The new measures French clubs want to use to beat Premiership sides to big-name players
A marquee player system similar to the one operating in the English Premiership is being considered across the Channel in France.
Marquee players and changes to the salary cap are set to be top of the agenda at a three-day meeting of Top 14 and ProD2 club presidents in Bordeaux next week, L’Equipe reports.
Under the plan, which is said to have the support of Toulon’s Mourad Boudjellal, Bordeaux’s Laurent Marti, and Lyon’s Yann Roubert, the salary cap would be lowered by between €300,000 and €500,000 from its current €11.3million to accommodate a single high-value player on a multi-season deal. That player’s salary would not be included in the cap limit.
If approved in Bordeaux next week, the plan will go forward to the next meeting of the Steering Committee of the Ligue National de Rugby (LNR) in January. It could come into force as early as the 2019/20 season, which kicks off on the weekend of August 24, 2019.
The marquee player system could easily prove attractive to most presidents at French top-flight clubs, who are facing increasing competition for the signatures of big-name overseas players from Japan and England.
Clubs in France are again dipping heavily into the New Zealand player pool for their post-World Cup recruitment. Racing hope to attract captain Kieran Read; Toulon are chasing Sam Whitelock; while Pau’s efforts to tempt Ardie Savea to southwest France have hit reportedly a snag.

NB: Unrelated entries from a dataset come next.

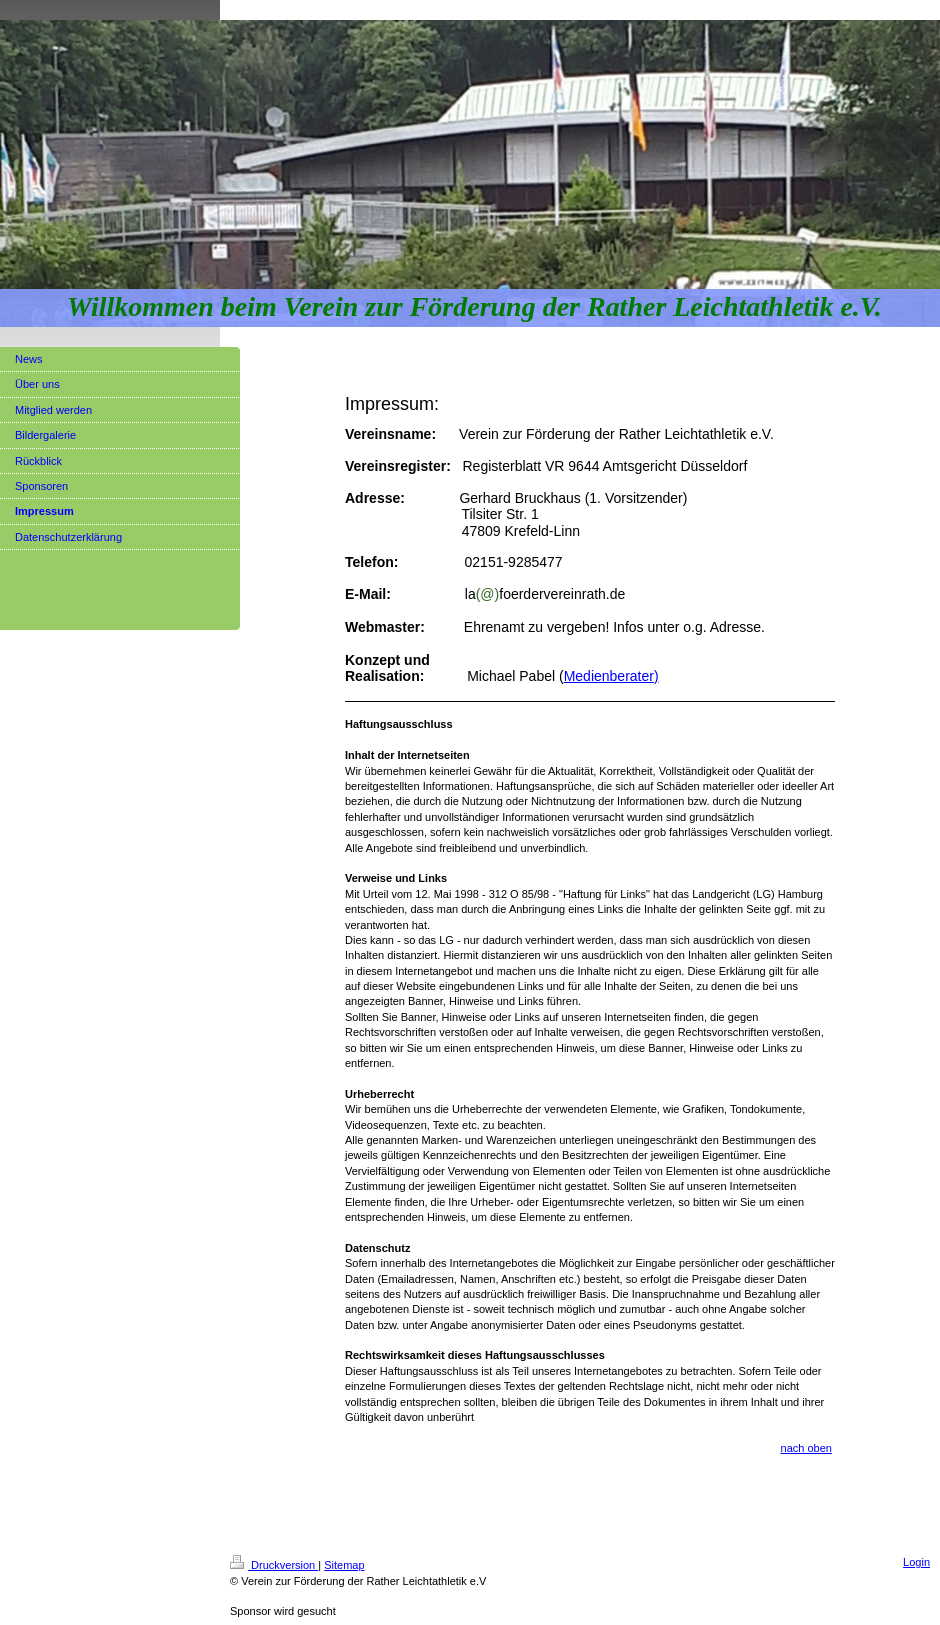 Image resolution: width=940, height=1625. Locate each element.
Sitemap (344, 1565)
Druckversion (274, 1565)
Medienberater (609, 676)
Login (916, 1562)
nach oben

Savea had provisionally agreed to join the ambitious Top 14 club before the All Blacks‘ November tour. But regional newspaper Sud Ouest reports the player has now been offered improved terms in New Zealand. The French club could bring out the big guns in the form of an increased salary offer. But, to do that, it would need to offload a player or two from its books.
Alternatively, Pau could keep Savea’s salary outside cap constraints by listing him as a ‘marquee player’.
In England, where the salary cap is £7million (about €7.8million), clubs can sign up to two ‘marquee players’ whose wages are not included in the cap accounting.
The salary cap was introduced for Top 14 and Pro D2 clubs in France in 2010, after a player arms race in the early 2000s had led to major financial difficulties for a number of clubs. This season, the average payroll in the Top 14 is reported to be €8.5million, well below the authorised ceiling.
An earlier plan that had the backing of Toulon’s Boudjellal, would have allowed players who came up through a club’s academy for an unspecified number of years to be excluded from the cap. But it was discarded in favour of the marquee player system, L’Equipe said.